Benefits of Inheritance

• Code Reusability: Common functionalities are defined once in the base class and inherited by specialized repositories.
• Maintainability: Updates to shared logic need to be made only in the base class.
• Extensibility: New repositories for other tables can be easily created by extending existing ones.

Advantages of This Approach

Implementing the Repository Pattern with inheritance in ServiceNow offers several advantages:

1. Separation of Concerns: Data access logic is decoupled from business logic, enhancing code organization.
2. Consistency: Standardized methods across repositories ensure uniform interaction with different tables.
3. Scalability: Easily extendable to accommodate new tables and complex business requirements.
4. Enhanced Security: Utilizing GlideRecordSecure by default ensures adherence to ACLs unless overridden.
5. Simplified Testing: Encapsulated data access logic facilitates easier unit testing and mocking.

Visualizing the Inheritance Structure

Figure 1: Inheritance structure of Repository, TaskRepository, and HRTaskRepository.
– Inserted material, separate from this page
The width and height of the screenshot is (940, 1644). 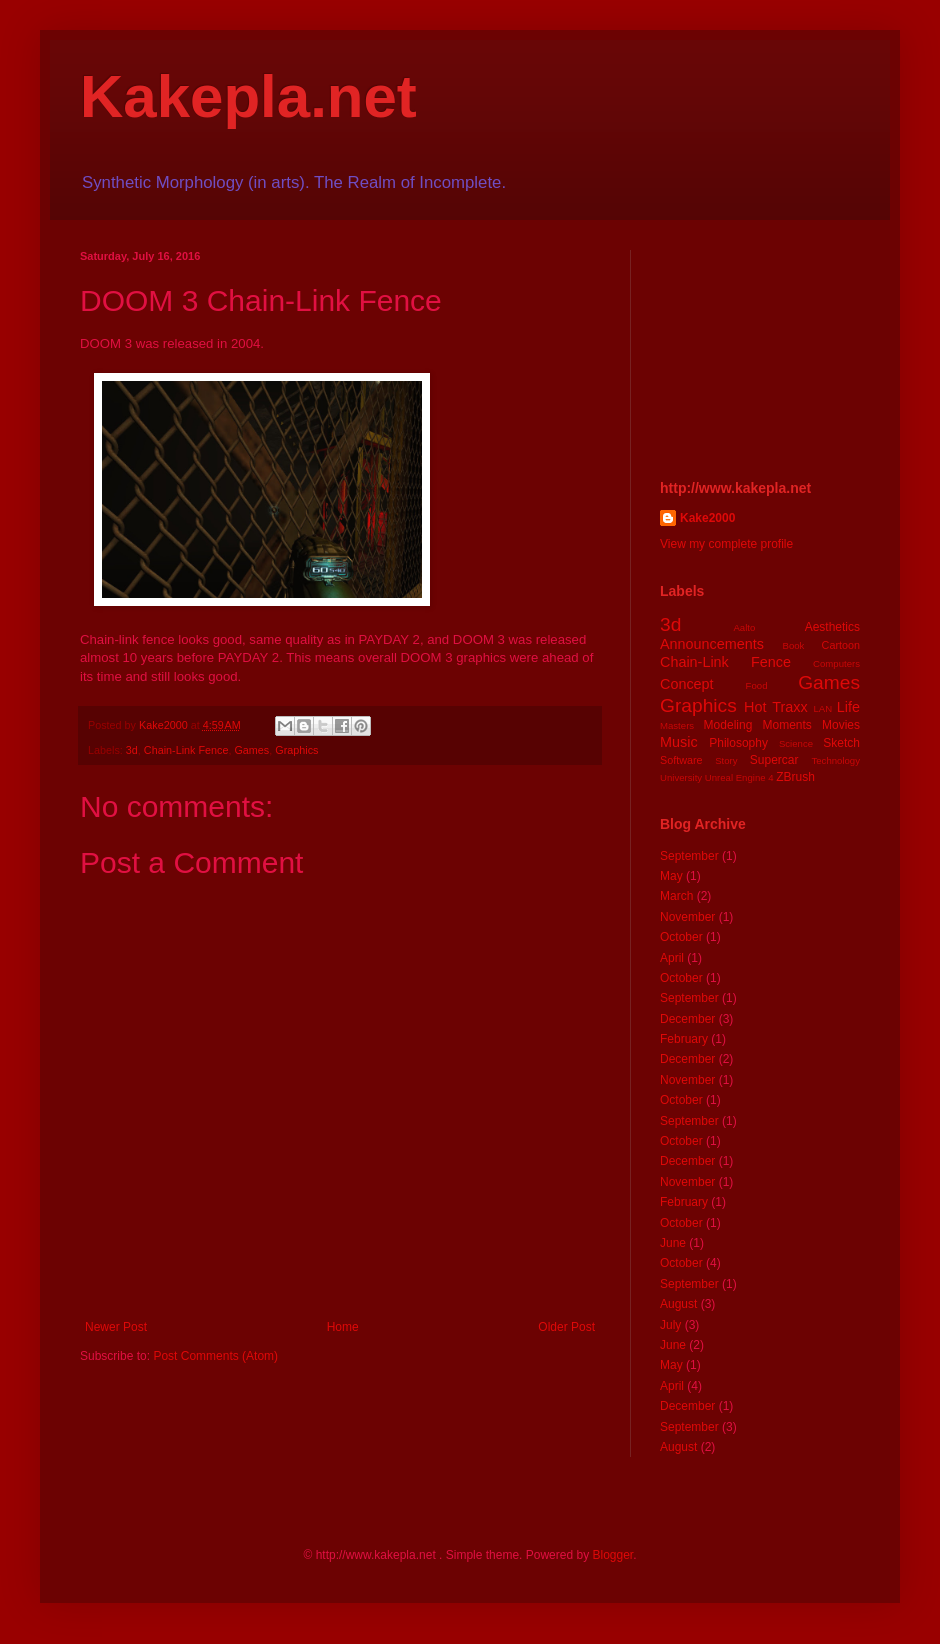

Description: The diagram illustrates the inheritance hierarchy where TaskRepository extends Repository, and HRTaskRepository extends TaskRepository. This hierarchical structure allows each repository to inherit and augment functionalities as needed.

Conclusion

Adopting the Repository Pattern in ServiceNow through Script Includes and leveraging inheritance provides a robust framework for managing data interactions across various tables. This approach promotes cleaner code, enhances maintainability, and scales effectively with the growing complexities of ServiceNow applications.

By structuring your repositories in this manner, you ensure a consistent and efficient way to handle data operations, paving the way for more manageable and scalable ServiceNow solutions.